她说得半开玩笑,但眼里的关心是真实的。
顾澄笑了,那笑容很轻,却很温暖:
“谢谢杨老师。那我……就先回去了?早读课快开始了。”
“嗯,去吧。”杨霄雨点头。
顾澄对杨霄雨再次欠了欠身,然后抱起桌上那摞资料——连同新拿到的申请表,转身走向门口。
走到门口时,她停下脚步,回过头,对杨霄雨露出一个真诚的笑容:
“杨老师,真的谢谢您。”
然后,她轻轻拉开门,走了出去。
门被轻轻带上。
办公室里重新恢复了安静。
杨霄雨坐在办公桌前,看着那扇关上的门,许久没有动。
晨光已经完全明亮起来,从窗户倾泻而入,将整个办公室照得一片温暖的金黄。远处,早读课的预备铃声隐约响起,悠长而清越,像是宣告着新一天校园生活的正式开始。
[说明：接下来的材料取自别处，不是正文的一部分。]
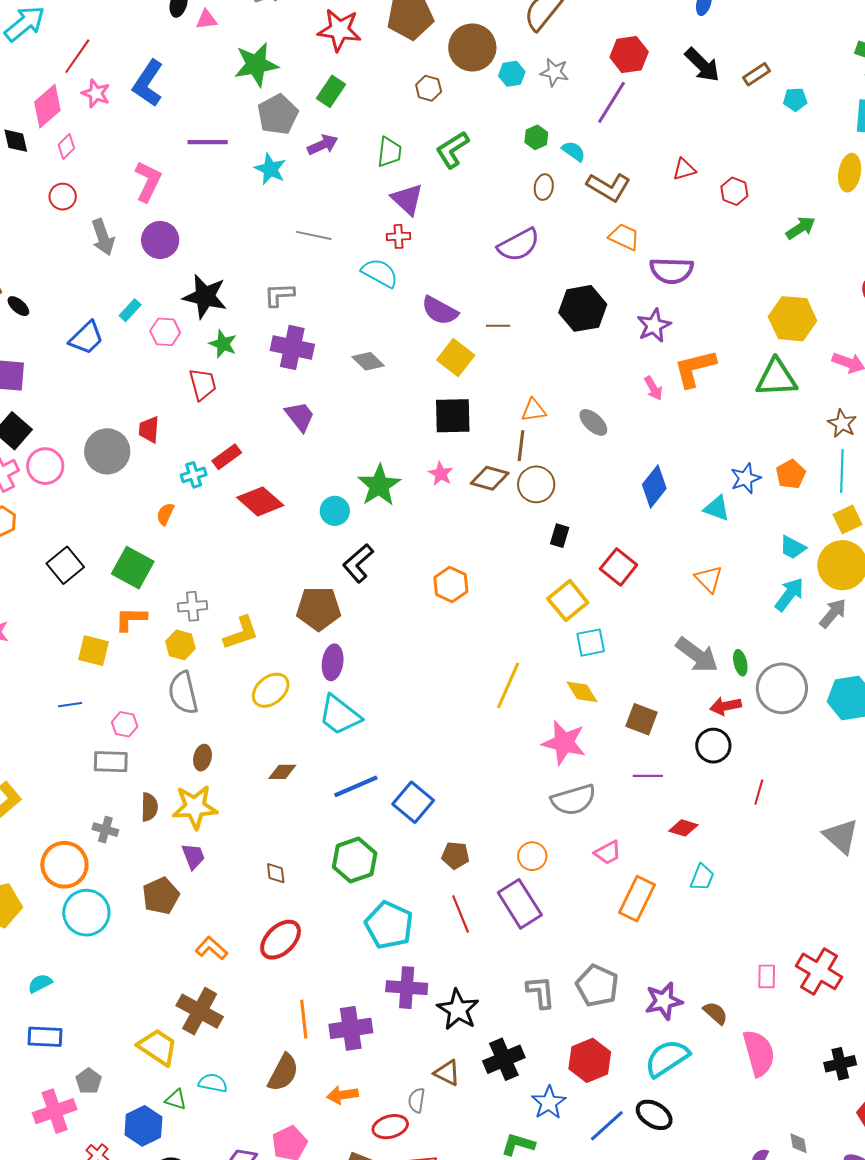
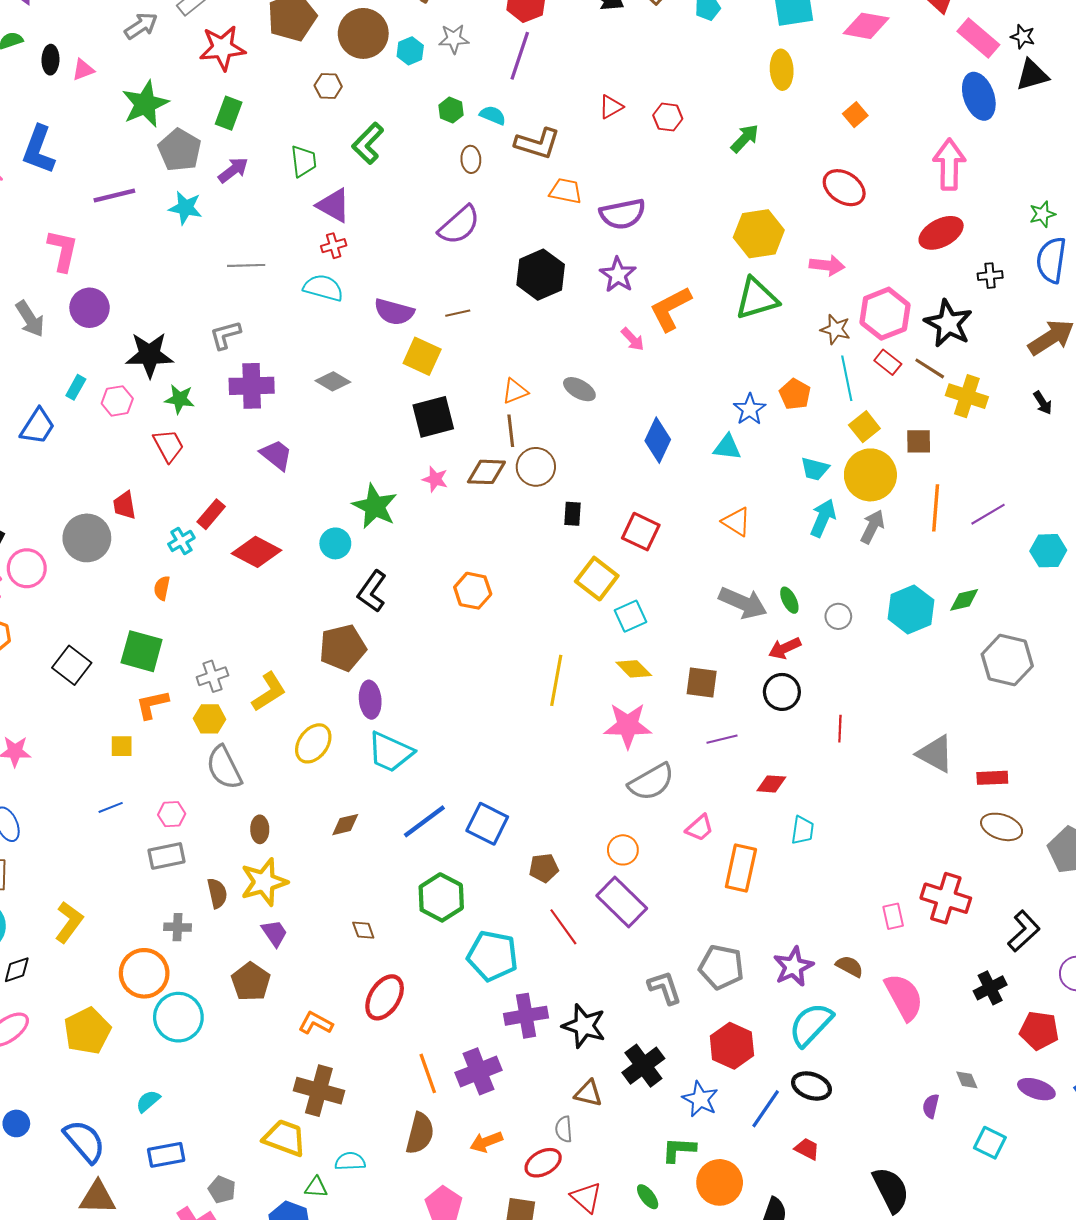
yellow square: (94, 651) -> (122, 746), size x0.7
gray circle: (782, 688) -> (838, 616), size x0.5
杨霄雨收回目光,看向桌上顾澄留下的那摞资料的影子——它们还在桌角,被她带走了。
她想起顾澄刚才那坚定的眼神,那郑重的语气,那熬夜后依然挺直的脊背。
她想起夏语——那个总是能创造奇迹的少年。
她想起文学社——那个正在这群年轻人手中,悄然发生着深刻变化的社团。
然后,她轻轻地、长长地,舒了一口气。
嘴角,浮起一抹欣慰的、骄傲的笑容。
“这群孩子啊……”她低声自语,摇了摇头,却又忍不住笑了。
未来可期。
这四个字,悄然浮现在这位年轻指导老师的心头。
同一时间,综合楼五楼。
学生会办公室。
寒冬腊月,太阳虽然升起得晚,但到了早上早读课结束的时候——大约七点四十分左右——阳光终于艰难地穿透了厚重的云层,将温暖而稀薄的光线,洒在了实验高中校园的每一个角落。
也洒在了学生会办公室那扇深棕色的木制大门上。
门是虚掩着的,从里面透出明亮的灯光,还有隐约的、许多人低声交谈的嗡嗡声。那声音不高,却带着一种特有的、属于学生组织的严肃和秩序感。
办公室内,空间宽敞。
正中央是一张巨大的、椭圆形的会议桌,深褐色的木质桌面被擦得光可鉴人,反射着头顶日光灯管冷白的光。桌边围坐着大约十几个人——有男有女,都是学生会的各部门部长和骨干。他们穿着整齐的校服,坐姿端正,面前摊开着笔记本,手里握着笔,表情大多严肃而专注。
会议桌的主位是空着的。
那是属于学生会主席李君的位置。但身为高三学生,李君已经进入了最后的冲刺阶段,学业压力巨大,很少再参加学生会的日常晨会。大多数时候,会议的召集和主持工作,都由副主席——高二(2)班的王丽来负责。
此刻,王丽就坐在主位旁边那个位置上。
她是一个长相清秀、气质干练的女生,留着一头齐肩的短发,发梢微微内扣,显得利落而精神。她穿着一件深蓝色的校服外套,里面是干净的白衬衫,领口的扣子一丝不苟地扣好。她的坐姿很直,背脊挺得像一棵小白杨,双手交叠放在桌面上,目光缓缓扫过在场的每一个人。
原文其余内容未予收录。